Terörü ve cinayeti lanetlemek marifet değil ki; böyle yapmakla terörü ve cinayeti doğuran iklimi inşa edenleri de lanetliler listesinden çıkarabilir miyiz? Halbuki usuletle kabul etmek gereken gerçek şu; bu ülkede yıllardan beri hemen herkes örtülü veya açık tarzda fiilen, kavlen ve kalben "nekrofilya" putuna tütsü yakıyor. Ölümseverlik veya ölüm sevicilik, bizde nice zamandır ideolojik zeminin oksijeni gibi. İdeolojik bir yüksek maksat uğruna ölümü yücelten her fikriyat, bu ölüm seviciliğe ucundan-kenarından bulaşır; böyle ulvi bir maksat için kendi hayatını hiçe sayabilen insanlar için başkalarının ölümü ise sadece demografik bir meseleden ibaret kalır.

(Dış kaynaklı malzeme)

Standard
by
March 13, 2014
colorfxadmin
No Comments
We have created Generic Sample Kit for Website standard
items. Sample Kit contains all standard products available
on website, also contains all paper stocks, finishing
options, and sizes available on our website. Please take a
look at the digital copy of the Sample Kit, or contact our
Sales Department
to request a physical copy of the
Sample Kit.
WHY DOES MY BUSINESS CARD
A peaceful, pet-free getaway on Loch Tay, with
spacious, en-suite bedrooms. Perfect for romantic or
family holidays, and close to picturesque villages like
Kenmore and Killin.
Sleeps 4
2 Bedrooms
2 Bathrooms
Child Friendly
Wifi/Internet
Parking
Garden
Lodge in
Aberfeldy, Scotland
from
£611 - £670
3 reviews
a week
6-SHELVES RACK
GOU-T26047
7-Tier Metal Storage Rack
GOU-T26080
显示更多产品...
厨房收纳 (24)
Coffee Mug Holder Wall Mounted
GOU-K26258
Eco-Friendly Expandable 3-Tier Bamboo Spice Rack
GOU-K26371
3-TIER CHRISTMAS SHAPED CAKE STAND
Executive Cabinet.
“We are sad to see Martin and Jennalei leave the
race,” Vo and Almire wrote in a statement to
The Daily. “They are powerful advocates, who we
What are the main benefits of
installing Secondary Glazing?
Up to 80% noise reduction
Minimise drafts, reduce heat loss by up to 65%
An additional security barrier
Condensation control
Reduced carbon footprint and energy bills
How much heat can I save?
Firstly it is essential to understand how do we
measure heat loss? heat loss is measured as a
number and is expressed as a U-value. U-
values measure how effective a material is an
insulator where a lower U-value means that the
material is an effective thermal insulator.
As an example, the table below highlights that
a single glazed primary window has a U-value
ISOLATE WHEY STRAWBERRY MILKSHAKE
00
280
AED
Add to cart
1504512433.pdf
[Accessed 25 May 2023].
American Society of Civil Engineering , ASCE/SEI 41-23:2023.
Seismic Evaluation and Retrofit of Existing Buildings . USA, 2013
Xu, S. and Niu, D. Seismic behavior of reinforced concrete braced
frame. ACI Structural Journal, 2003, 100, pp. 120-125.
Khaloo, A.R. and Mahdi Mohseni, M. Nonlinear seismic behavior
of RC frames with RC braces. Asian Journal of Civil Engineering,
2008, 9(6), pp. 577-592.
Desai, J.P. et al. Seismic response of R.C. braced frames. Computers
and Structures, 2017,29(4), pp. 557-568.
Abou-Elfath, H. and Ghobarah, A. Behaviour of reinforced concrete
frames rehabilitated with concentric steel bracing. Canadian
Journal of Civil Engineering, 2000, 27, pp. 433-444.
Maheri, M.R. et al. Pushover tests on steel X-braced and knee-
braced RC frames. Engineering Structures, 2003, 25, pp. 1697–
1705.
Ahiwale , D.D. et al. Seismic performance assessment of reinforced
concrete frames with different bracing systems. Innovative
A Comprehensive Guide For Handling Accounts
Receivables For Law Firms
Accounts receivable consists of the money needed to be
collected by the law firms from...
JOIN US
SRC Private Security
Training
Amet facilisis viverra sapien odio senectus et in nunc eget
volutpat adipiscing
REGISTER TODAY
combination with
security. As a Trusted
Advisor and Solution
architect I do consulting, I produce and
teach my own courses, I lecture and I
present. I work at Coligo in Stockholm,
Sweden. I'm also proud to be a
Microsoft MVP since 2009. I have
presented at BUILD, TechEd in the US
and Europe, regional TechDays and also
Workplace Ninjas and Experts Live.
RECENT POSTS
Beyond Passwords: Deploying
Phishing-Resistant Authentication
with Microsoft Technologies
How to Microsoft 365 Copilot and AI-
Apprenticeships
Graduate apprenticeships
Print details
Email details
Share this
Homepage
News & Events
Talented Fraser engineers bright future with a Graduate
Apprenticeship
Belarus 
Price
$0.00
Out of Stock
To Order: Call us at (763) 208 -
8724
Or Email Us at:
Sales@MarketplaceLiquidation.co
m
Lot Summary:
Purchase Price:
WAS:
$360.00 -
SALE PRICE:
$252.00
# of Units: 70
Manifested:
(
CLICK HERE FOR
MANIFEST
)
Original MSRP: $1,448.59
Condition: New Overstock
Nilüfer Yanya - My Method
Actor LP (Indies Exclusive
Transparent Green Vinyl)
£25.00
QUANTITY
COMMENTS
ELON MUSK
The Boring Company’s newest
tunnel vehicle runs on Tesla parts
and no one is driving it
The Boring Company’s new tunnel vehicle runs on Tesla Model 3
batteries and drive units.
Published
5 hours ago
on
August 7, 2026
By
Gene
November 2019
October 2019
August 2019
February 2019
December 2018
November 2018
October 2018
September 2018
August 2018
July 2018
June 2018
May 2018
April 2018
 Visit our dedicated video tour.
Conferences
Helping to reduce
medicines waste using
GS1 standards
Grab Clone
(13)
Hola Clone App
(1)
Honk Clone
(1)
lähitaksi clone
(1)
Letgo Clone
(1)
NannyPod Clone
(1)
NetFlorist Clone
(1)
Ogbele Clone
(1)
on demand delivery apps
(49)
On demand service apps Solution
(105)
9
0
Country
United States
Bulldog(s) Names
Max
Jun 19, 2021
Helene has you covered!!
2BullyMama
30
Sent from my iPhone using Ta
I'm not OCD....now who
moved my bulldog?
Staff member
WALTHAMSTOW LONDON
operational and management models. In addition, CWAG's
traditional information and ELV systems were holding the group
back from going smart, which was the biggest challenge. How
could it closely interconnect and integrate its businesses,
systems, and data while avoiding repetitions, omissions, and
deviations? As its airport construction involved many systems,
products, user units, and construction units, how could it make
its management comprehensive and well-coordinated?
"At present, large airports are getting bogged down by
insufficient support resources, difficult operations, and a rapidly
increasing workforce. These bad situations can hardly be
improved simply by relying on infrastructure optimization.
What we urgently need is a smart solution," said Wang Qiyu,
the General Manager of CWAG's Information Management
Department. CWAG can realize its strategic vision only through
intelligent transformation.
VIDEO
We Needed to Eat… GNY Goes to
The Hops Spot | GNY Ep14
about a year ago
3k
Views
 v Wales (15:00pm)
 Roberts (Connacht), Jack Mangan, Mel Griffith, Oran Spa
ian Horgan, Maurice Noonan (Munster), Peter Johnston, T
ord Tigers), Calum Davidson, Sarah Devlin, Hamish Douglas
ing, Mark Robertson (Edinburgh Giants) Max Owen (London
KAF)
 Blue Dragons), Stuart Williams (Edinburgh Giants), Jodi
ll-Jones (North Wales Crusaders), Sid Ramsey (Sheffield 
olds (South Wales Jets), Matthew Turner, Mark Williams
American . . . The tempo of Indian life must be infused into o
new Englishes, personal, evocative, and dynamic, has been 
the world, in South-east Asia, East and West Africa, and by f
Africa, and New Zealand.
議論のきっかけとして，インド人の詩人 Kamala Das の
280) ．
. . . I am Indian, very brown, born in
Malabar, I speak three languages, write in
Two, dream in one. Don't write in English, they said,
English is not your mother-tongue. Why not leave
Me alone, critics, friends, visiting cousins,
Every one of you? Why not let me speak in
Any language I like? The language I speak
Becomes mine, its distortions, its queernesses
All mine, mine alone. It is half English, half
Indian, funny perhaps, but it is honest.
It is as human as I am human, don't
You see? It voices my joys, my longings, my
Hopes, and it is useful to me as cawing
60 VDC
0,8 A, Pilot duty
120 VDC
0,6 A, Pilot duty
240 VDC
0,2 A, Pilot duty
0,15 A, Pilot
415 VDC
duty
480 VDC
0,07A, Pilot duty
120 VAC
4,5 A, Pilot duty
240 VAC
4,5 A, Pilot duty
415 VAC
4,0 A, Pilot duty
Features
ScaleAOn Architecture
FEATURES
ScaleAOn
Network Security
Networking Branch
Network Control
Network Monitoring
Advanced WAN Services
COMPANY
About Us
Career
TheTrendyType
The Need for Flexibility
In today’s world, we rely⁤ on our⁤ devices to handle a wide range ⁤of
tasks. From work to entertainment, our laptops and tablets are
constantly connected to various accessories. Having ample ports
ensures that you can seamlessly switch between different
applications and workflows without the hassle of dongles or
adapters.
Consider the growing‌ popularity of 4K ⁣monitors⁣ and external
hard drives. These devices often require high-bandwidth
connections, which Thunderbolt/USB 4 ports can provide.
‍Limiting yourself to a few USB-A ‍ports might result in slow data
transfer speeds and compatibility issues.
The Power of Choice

Terörü besleyen faktörler neler? Bu sorunun cevabını epeydir düşünmedik galiba, bir kere daha düşünelim. Bize ne oluyor ki cinayet kasırgasının biri biterken öbürü ayrık otu gibi kendiliğinden yeşeriveriyor. İspanyolların bir Eta'sı var; ya bizim? Saymakla tükenecek gibi değil.

Ölümün ve cinayetin bu kadar yaygınlaşıp vukuat-ı adiyeden sayılır hale gelmesi marazın bulaşıcılığını işaret ediyor; belki de meselenin müşterek kültürümüzün derinliklerinde saklanan vahim bir tarafı var ve belki hepimizin bu nokta üzerinde taze bir dikkatle düşünmesi lazımdır.

Türkiye'de terörden beslenenler sadece münhasıran terör örgütleri olsaydı şüphesiz terörden en fazla zarar gören ezici çoğunluk, onu lanetiyle boğardı; kaç on yıldan beri terörü ve cinayetleri kınayıp duruyoruz; ama hala terör tehlikesi ile yüz yüze yaşayan da biziz. Bu durumda falancalar terörü kınıyor da filancalar kınamıyor diye çetele tutmak düşük bir zihni kategori haline geliyor; terörden zarar görmeyen kim? Cevap: Herkes, hepimiz! Kanında neklofilya virüsü taşımayan kim? Cevap: Herkes, hepimiz!

Terör kenarda dursun, "şiddet" denilen vakıaya bakışımızda namuskarlık açısından bir tutarlılığa sahip olduğumuzu söyleyebilir miyiz? "Filanca kahrolsun, falancaya hayat hakkı yok bu memlekette, zararlı akım, yıkıcı fikir" suçlamalarının ardında nasıl bir şiddet motifi barındırdığımızı görmüyorsak, iş işten geçtikten sonra terörü veya tüyler ürpertici kasaplıkları kınamak anlamsız kalıyor.

İdamı kaldırmak işin kolayı; zaten o naktada bile ne kadar samimi olabildiğimizi biliyoruz; bu memleketin üstüne serpilmiş şiddet tohumlarını meclis kararıyla kaldırabilmek mümkün mü?

Buyurunuz cümleten kendimizi kınayalım, belki salih düşünceye medar ve bir başlangıç olur!